> **Task goal**: Copy down the listing below exactly, please, including every line.
Material for the task Start Marker
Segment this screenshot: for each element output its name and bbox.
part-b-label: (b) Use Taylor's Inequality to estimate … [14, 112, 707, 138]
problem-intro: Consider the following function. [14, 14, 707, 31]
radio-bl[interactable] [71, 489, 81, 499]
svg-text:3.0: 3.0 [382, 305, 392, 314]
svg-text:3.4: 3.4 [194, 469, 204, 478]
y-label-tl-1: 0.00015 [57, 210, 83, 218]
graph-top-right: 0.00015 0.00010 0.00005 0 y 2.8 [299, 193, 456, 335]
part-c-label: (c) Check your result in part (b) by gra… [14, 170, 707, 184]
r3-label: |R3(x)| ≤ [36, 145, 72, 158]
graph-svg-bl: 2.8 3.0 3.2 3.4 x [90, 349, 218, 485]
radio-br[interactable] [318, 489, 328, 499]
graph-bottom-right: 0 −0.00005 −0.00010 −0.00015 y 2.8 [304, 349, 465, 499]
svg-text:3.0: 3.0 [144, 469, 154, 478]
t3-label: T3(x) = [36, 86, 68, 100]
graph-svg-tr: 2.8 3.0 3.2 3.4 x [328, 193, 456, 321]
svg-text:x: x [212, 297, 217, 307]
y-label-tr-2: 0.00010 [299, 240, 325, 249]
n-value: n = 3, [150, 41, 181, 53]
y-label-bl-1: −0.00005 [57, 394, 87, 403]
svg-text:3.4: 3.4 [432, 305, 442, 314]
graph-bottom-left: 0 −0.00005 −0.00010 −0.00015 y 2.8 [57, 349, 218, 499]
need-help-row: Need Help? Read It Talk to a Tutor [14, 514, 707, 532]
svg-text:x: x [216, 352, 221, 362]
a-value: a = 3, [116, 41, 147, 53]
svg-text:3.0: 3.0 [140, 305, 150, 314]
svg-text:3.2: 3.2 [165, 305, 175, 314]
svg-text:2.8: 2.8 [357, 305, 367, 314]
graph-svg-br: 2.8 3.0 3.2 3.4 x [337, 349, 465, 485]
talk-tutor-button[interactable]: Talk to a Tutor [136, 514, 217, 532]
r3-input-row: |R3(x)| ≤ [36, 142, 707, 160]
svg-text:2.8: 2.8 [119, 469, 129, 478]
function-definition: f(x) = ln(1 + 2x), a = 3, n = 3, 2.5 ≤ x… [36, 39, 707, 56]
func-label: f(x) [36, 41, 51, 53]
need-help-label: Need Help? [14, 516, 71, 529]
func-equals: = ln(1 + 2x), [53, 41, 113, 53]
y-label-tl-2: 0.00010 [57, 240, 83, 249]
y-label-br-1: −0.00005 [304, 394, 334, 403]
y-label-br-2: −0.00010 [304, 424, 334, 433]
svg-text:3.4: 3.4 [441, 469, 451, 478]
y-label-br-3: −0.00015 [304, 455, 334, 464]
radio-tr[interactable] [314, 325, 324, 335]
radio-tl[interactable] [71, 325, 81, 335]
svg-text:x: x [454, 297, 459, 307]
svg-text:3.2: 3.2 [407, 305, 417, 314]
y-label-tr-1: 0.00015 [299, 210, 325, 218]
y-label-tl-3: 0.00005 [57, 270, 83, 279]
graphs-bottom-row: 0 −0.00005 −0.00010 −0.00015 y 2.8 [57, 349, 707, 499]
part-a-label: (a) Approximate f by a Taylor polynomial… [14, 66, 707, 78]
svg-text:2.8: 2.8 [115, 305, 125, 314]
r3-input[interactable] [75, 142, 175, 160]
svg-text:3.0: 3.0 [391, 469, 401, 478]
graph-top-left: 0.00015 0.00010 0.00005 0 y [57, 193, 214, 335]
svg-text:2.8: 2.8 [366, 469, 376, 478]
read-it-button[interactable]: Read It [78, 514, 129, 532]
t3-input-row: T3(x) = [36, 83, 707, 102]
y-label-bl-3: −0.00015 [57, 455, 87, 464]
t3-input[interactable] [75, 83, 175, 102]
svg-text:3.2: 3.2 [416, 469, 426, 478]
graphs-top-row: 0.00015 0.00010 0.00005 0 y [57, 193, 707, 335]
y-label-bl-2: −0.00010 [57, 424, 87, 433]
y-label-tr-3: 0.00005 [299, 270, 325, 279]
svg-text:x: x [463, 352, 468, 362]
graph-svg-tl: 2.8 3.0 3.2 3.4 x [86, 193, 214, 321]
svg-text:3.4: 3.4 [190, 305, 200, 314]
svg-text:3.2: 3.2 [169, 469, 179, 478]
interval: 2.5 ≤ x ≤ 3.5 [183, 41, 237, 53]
Material for the task End Marker
> **Response**:
Segment this screenshot: for each element output its name and bbox.
part-b-label: (b) Use Taylor's Inequality to estimate … [14, 112, 707, 138]
problem-intro: Consider the following function. [14, 14, 707, 31]
radio-bl[interactable] [71, 489, 81, 499]
svg-text:3.0: 3.0 [382, 305, 392, 314]
svg-text:3.4: 3.4 [194, 469, 204, 478]
y-label-tl-1: 0.00015 [57, 210, 83, 218]
graph-top-right: 0.00015 0.00010 0.00005 0 y 2.8 [299, 193, 456, 335]
part-c-label: (c) Check your result in part (b) by gra… [14, 170, 707, 184]
r3-label: |R3(x)| ≤ [36, 145, 72, 158]
graph-svg-bl: 2.8 3.0 3.2 3.4 x [90, 349, 218, 485]
radio-br[interactable] [318, 489, 328, 499]
graph-bottom-right: 0 −0.00005 −0.00010 −0.00015 y 2.8 [304, 349, 465, 499]
svg-text:3.0: 3.0 [144, 469, 154, 478]
t3-label: T3(x) = [36, 86, 68, 100]
graph-svg-tr: 2.8 3.0 3.2 3.4 x [328, 193, 456, 321]
svg-text:x: x [212, 297, 217, 307]
y-label-tr-2: 0.00010 [299, 240, 325, 249]
n-value: n = 3, [150, 41, 181, 53]
y-label-bl-1: −0.00005 [57, 394, 87, 403]
svg-text:3.4: 3.4 [432, 305, 442, 314]
graph-bottom-left: 0 −0.00005 −0.00010 −0.00015 y 2.8 [57, 349, 218, 499]
need-help-row: Need Help? Read It Talk to a Tutor [14, 514, 707, 532]
svg-text:x: x [216, 352, 221, 362]
a-value: a = 3, [116, 41, 147, 53]
svg-text:3.0: 3.0 [140, 305, 150, 314]
svg-text:3.2: 3.2 [165, 305, 175, 314]
svg-text:2.8: 2.8 [357, 305, 367, 314]
graph-svg-br: 2.8 3.0 3.2 3.4 x [337, 349, 465, 485]
talk-tutor-button[interactable]: Talk to a Tutor [136, 514, 217, 532]
r3-input-row: |R3(x)| ≤ [36, 142, 707, 160]
svg-text:2.8: 2.8 [119, 469, 129, 478]
function-definition: f(x) = ln(1 + 2x), a = 3, n = 3, 2.5 ≤ x… [36, 39, 707, 56]
func-label: f(x) [36, 41, 51, 53]
need-help-label: Need Help? [14, 516, 71, 529]
func-equals: = ln(1 + 2x), [53, 41, 113, 53]
y-label-tl-2: 0.00010 [57, 240, 83, 249]
y-label-br-1: −0.00005 [304, 394, 334, 403]
y-label-br-2: −0.00010 [304, 424, 334, 433]
svg-text:3.4: 3.4 [441, 469, 451, 478]
y-label-br-3: −0.00015 [304, 455, 334, 464]
radio-tr[interactable] [314, 325, 324, 335]
radio-tl[interactable] [71, 325, 81, 335]
svg-text:x: x [454, 297, 459, 307]
svg-text:3.2: 3.2 [407, 305, 417, 314]
y-label-tr-1: 0.00015 [299, 210, 325, 218]
y-label-tl-3: 0.00005 [57, 270, 83, 279]
graphs-bottom-row: 0 −0.00005 −0.00010 −0.00015 y 2.8 [57, 349, 707, 499]
part-a-label: (a) Approximate f by a Taylor polynomial… [14, 66, 707, 78]
svg-text:2.8: 2.8 [115, 305, 125, 314]
r3-input[interactable] [75, 142, 175, 160]
svg-text:3.0: 3.0 [391, 469, 401, 478]
graph-top-left: 0.00015 0.00010 0.00005 0 y [57, 193, 214, 335]
svg-text:2.8: 2.8 [366, 469, 376, 478]
read-it-button[interactable]: Read It [78, 514, 129, 532]
t3-input-row: T3(x) = [36, 83, 707, 102]
y-label-bl-3: −0.00015 [57, 455, 87, 464]
t3-input[interactable] [75, 83, 175, 102]
svg-text:3.2: 3.2 [416, 469, 426, 478]
graphs-top-row: 0.00015 0.00010 0.00005 0 y [57, 193, 707, 335]
y-label-bl-2: −0.00010 [57, 424, 87, 433]
y-label-tr-3: 0.00005 [299, 270, 325, 279]
svg-text:x: x [463, 352, 468, 362]
graph-svg-tl: 2.8 3.0 3.2 3.4 x [86, 193, 214, 321]
svg-text:3.4: 3.4 [190, 305, 200, 314]
svg-text:3.2: 3.2 [169, 469, 179, 478]
interval: 2.5 ≤ x ≤ 3.5 [183, 41, 237, 53]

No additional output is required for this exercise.